茨城一家殺傷事件 ヤバすぎる「動機なき殺人」が起こった背景
「猫殺し」「連続少女通り魔」「夫婦惨殺」 埼玉県三郷市の何不自由ない 名家に育った平凡なオトコのはずだった
「有毒植物のトリカブトやサリンの生成に関する本などが押収されていたことも判明しました」(全国紙社会部記者)
どんよりとした曇り空の下、5月11日午前、埼玉県三郷市の住宅街で岡庭由征(よしゆき)容疑者(26)の家宅捜索が始まった。両親と暮らしていた自宅は、地元の名士である祖父宅の敷地内にある一軒家だ。捜査員10人ほどが次々と家屋の中に入っていく。
「捜索が終了したのは実に7時間後でした。このガサで茨城県警は岡庭容疑者が普段使っていた小さな離れを徹底的に調べていました。もしかしたら、この場所で毒物の生成を行っていた可能性もあります。また、捜査員がシャベルを持っていたので、凶器や返り血を浴びた衣服などの決定的な証拠があるかもしれないとみていたのでしょう」(前出・記者)
岡庭容疑者の凶悪な手口が徐々に明らかになってきた。
’19年9月23日未明、運転免許を持たない岡庭容疑者はスポーツタイプの自転車を走らせ、自宅から約30㎞も離れた茨城県境町にある会社員の小林光則さん宅に侵入した。そして、小林さんと妻の美和さんを刃物で殺害。長男も刺傷させ、次女にはクマ撃退スプレーをかけている。
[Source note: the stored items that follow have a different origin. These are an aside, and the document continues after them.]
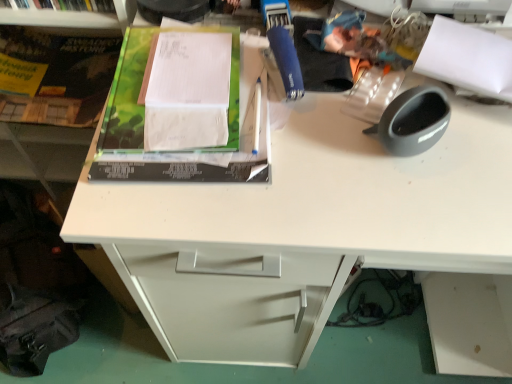 Where is `empty space that is ontop of green matte paper at upper left, the 2th paperback book viewed from the back (from a real-world perspective)`? empty space that is ontop of green matte paper at upper left, the 2th paperback book viewed from the back (from a real-world perspective) is located at coordinates (183, 80). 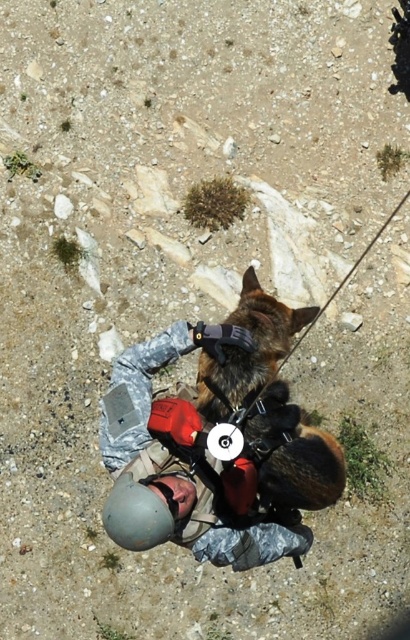 The height and width of the screenshot is (640, 410). Find the location of `camouflage uniform at center`. camouflage uniform at center is located at coordinates (138, 428).

Measure the distance from camouflage uniform at center to gray matte helmet at lower center.

9.86 inches

Does point (214, 333) lie behind point (107, 525)?

Yes, point (214, 333) is farther from viewer.

At what (x,y) coordinates should I click in order to perform the action: click on camouflage uniform at center. Please return your answer as a coordinate pair (x, y). The height and width of the screenshot is (640, 410). Looking at the image, I should click on (138, 428). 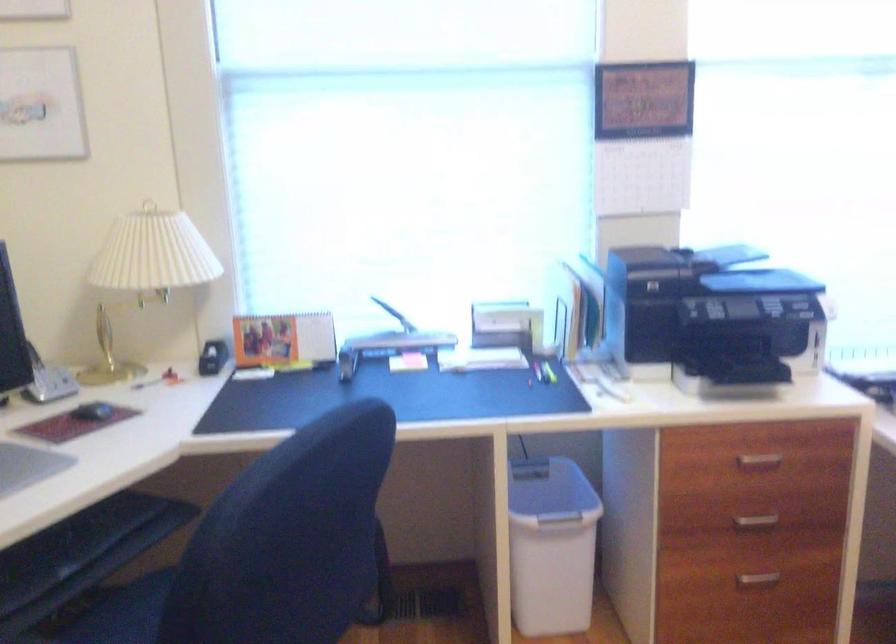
「スプレーの購入履歴や現場に残されたレインブーツの足跡から犯人の特定が進められました。その捜査の過程で浮かび上がったのが、過去に通り魔事件で逮捕歴があった岡庭容疑者でした」(前出・記者)
岡庭容疑者は、’11年11月、埼玉県三郷市の路上で見かけた中学3年生の女子生徒の後をつけ、右顎を包丁で切りつける凄惨な事件を起こしている。さらに2週間後にも千葉県松戸市の路上で小学2年生の女児を尾行。少女が逃げようとして転んだところに、岡庭容疑者は小刀を振り下ろし、重傷を負わせた。
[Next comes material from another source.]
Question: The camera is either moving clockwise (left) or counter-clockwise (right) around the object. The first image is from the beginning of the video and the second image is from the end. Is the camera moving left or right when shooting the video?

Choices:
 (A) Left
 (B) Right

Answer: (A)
「当時16歳だった岡庭容疑者は警察の取り調べで、『女子中学生の首を狙って刺したが、殺せなかった』『次は確実に殺そうと思い、小さな子を狙って何度も刺した』と供述しています」(民放テレビ局記者)
この事件を起こす直前、岡庭はトラブルを起こして千葉県内の私立高校を自主退学していた。同級生は当時をこう語る。
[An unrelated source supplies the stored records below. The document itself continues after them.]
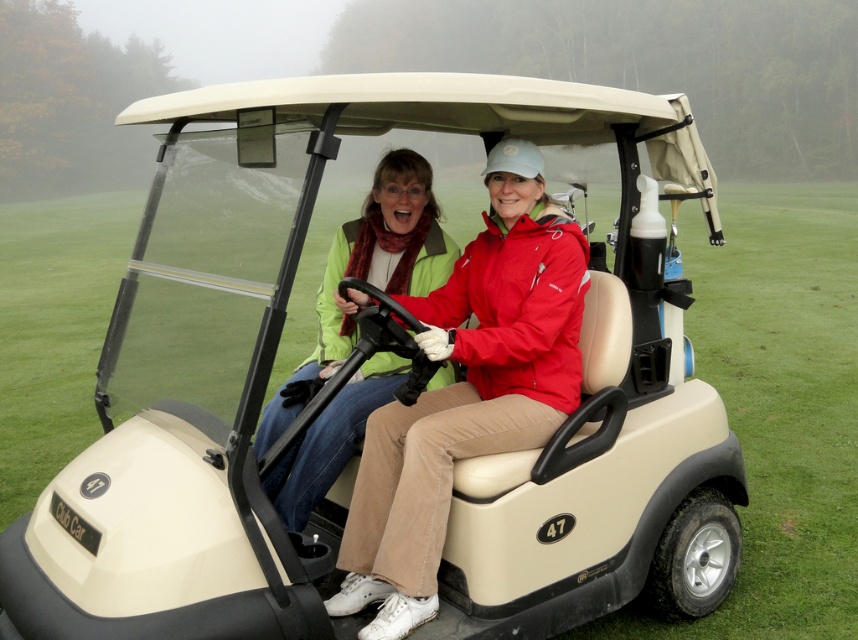 Question: Which of the following is the closest to the observer?

Choices:
 (A) green matte jacket at center
 (B) matte green jacket at center

Answer: (A)

Question: Which of the following is the farthest from the observer?

Choices:
 (A) (415, 588)
 (B) (370, 368)

Answer: (B)

Question: Among these points, which one is nearest to the camera?

Choices:
 (A) (431, 572)
 (B) (421, 243)

Answer: (A)

Question: From the image, what is the correct spatial relationship of matte green jacket at center in relation to green matte jacket at center?

Choices:
 (A) above
 (B) below

Answer: (B)

Question: Is matte green jacket at center thinner than green matte jacket at center?

Choices:
 (A) yes
 (B) no

Answer: (B)

Question: Can you confirm if matte green jacket at center is bigger than green matte jacket at center?

Choices:
 (A) yes
 (B) no

Answer: (A)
「岡庭は『生首野郎』と呼ばれて校内では有名人でした。2年生の時、教室に猫の生首を持ってきたんですよ。クラスメイトに猫の生首の写メを見せたら『持ってきて』と言われて、本当に持ってきた。『次は人間の生首』とも言っていたみたいです」
通り魔事件で世間を震撼させた岡庭容疑者は、医療少年院を’18年に出所した後、埼玉県深谷市にある精神障害者のための自立支援施設で共同生活を送っていた。
「しかし結局は、1〜2年前に実家に戻っていた。一緒に住んでいた両親は祖父から資金援助を受けて、ほとんど家から出ずに息を潜めていました」(前出・記者)
実家で岡庭容疑者は着々と「殺人計画」を練っていたのだろう。
5月7日に逮捕された岡庭容疑者は茨城県警の取り調べに対して、容疑を否認しているという。しかし、昨年11月に硫黄(いおう)を大量所持していたとして埼玉県警に条例違反で逮捕された際には饒舌(じょうぜつ)だった。
「埼玉県警の刑事が硫黄のことしか聞いていないのに、『(僕は)人を殺したくてしょうがないんです』と話し始めたそうです。昨年の逮捕時は顔もむくんで茫然としていた。取り調べでは、しばらく思ったことをそのまま話してしまったのではないでしょうか。
その後、留置所生活を送って、冷静になった。私選ではなく国選弁護人がついているところを見ると、実家からは見放されているのでしょう。ただし、送検の際、マスコミのカメラを睨みつけていたところを見ると、すんなりと容疑を認めるとも思えません」
岡庭容疑者の澱(よど)んだ狂気が解明されることを願うばかりだ。